In Arize, you can track every experiment run as an audit trail for your AI application, similar to running test cases for typical software. Below is an example where we ran three different experiments using GPT 3.5, GPT-4, and GPT-4 with a new prompt. You can see the green bar for GPT-4 with the new prompt hallucinated less and answered correctly more often.

3. Set Up Guardrails to Protect Performance in Production

Once your application is deployed to customers, you can add a guardrail to protect against bad behavior. For example, where there’s PII within the output, there’s a user frustrated query, or there’s a detected hallucination, you can actually use either code-based, embeddings-based or LLM-based validator to protect against responding to users in production.

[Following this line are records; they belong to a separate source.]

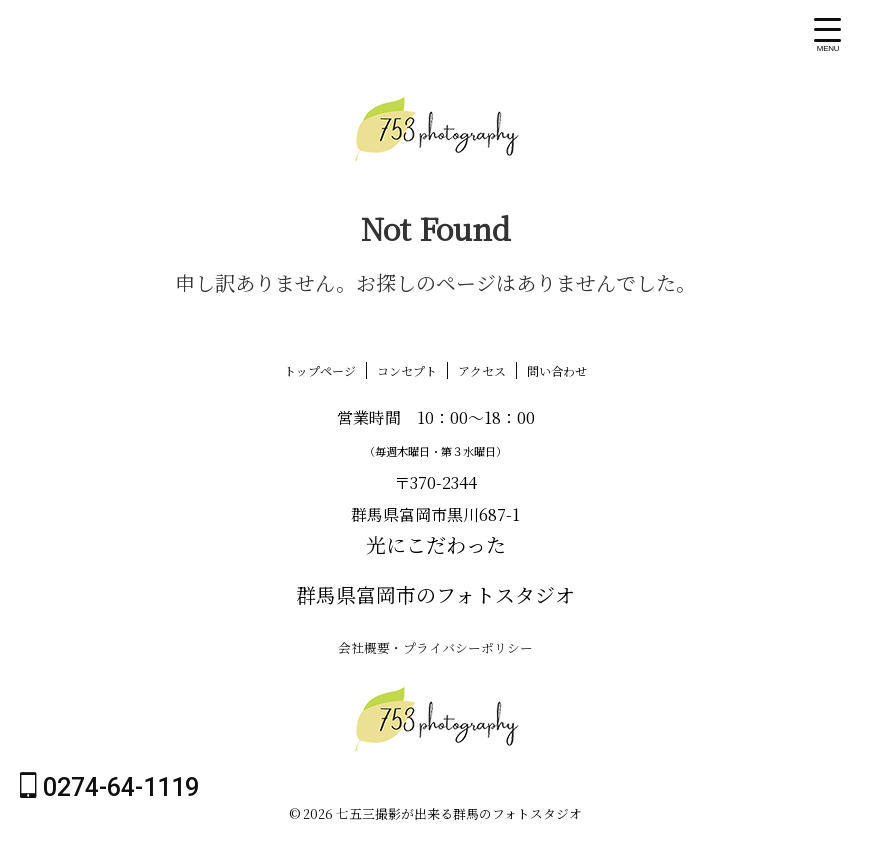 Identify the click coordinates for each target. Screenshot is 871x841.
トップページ (320, 370)
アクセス (482, 370)
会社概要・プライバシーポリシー (436, 647)
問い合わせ (557, 370)
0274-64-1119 (109, 786)
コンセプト (407, 370) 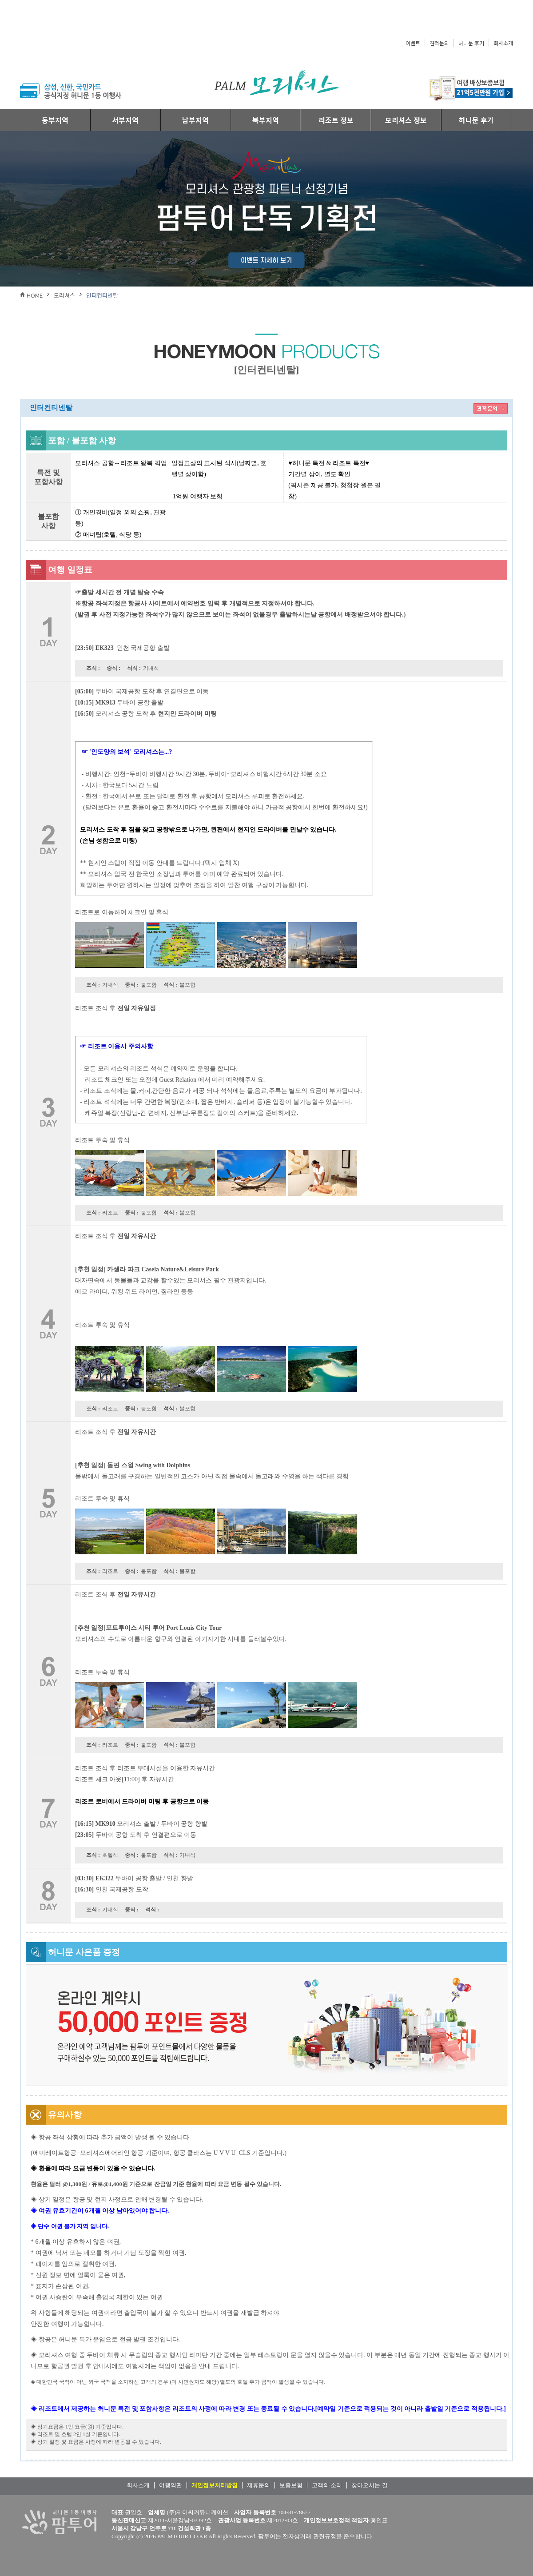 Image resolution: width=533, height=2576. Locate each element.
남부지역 (195, 120)
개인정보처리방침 (214, 2485)
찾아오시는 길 (369, 2485)
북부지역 (265, 120)
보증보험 (290, 2485)
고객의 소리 (327, 2485)
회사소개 (503, 43)
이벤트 (413, 43)
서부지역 (125, 120)
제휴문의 (258, 2485)
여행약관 (170, 2485)
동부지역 (55, 120)
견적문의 (439, 43)
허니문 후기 (471, 43)
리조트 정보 (336, 120)
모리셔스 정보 (406, 120) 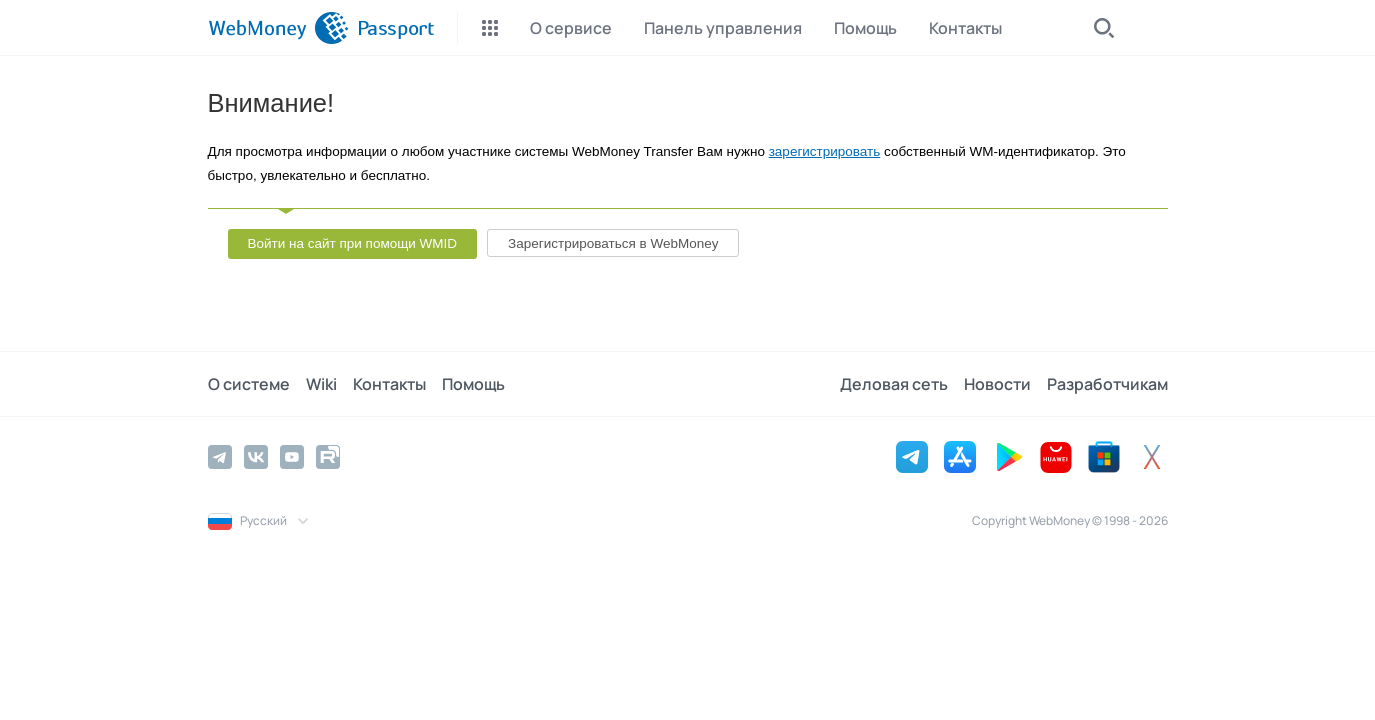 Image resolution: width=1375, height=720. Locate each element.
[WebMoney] (278, 28)
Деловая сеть (894, 384)
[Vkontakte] (256, 457)
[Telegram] (220, 457)
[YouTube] (292, 457)
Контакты (389, 384)
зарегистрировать (825, 151)
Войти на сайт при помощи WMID (353, 243)
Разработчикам (1107, 384)
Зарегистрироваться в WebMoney (613, 243)
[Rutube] (328, 457)
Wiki (321, 384)
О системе (249, 384)
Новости (997, 384) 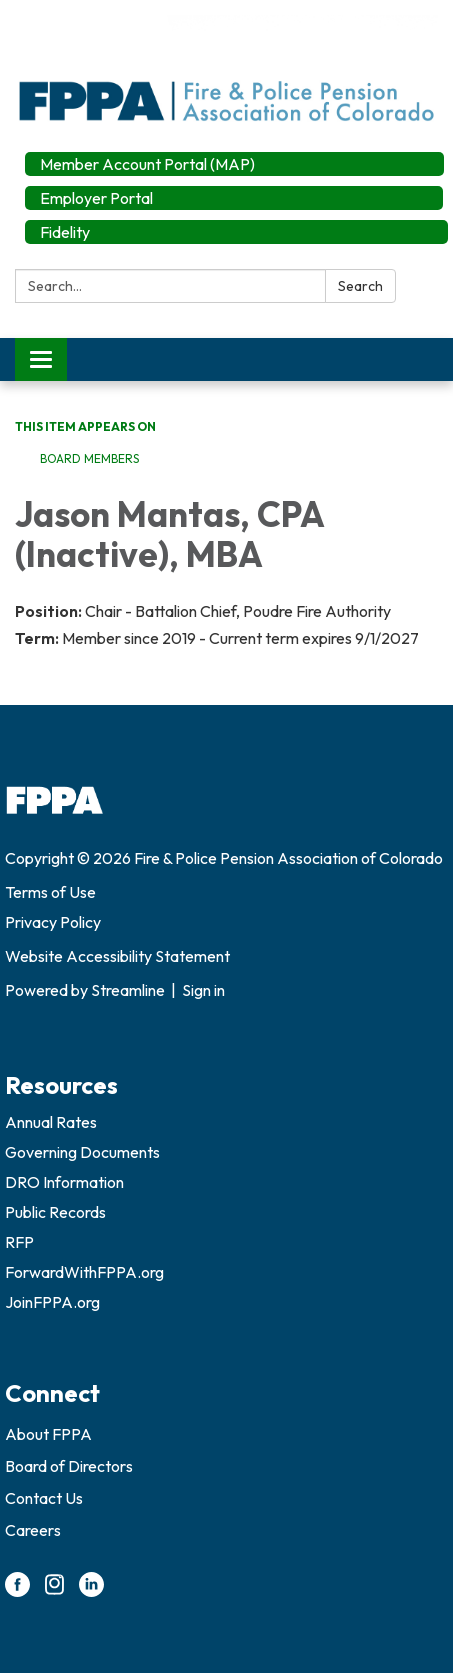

This is a step that you would add to essentially guarantee some level of protection against returning bad outputs to a user. Then if every time you detect one of these bad responses, you can either ask it to retry, you can send a default response, or you can just block it from responding at all.

We partner with guardrails.ai to offer guardrails based on your data loaded in Arize. You can track guardrails in Arize and audit why a particular response was blocked. Below is an example of a guardrail which blocks against AI application jailbreaks.

4. Data Curation to Improve LLM Performance

To improve performance in production, you can use the spans from production usage to expand the robustness of your testing datasets. You can use Arize to find examples of frustrated user queries. You can use embeddings to find points similar to a specific kind of query, such as questions about pricing or queries in a different language.

Conclusion

Building better AI happens across the entire development lifecycle, and we are building tools to help you navigate that. Whether or not you’re just getting started with building production grade applications, we offer tracing, evaluation, datasets and experiments, prompt playground, guardrails, and more to help you measure and improve safety and reliability for your applications.

Try out Phoenix if you’d like to get started quickly with our open source offering, which is great for developers early in their journey but also anyone else. Happy building!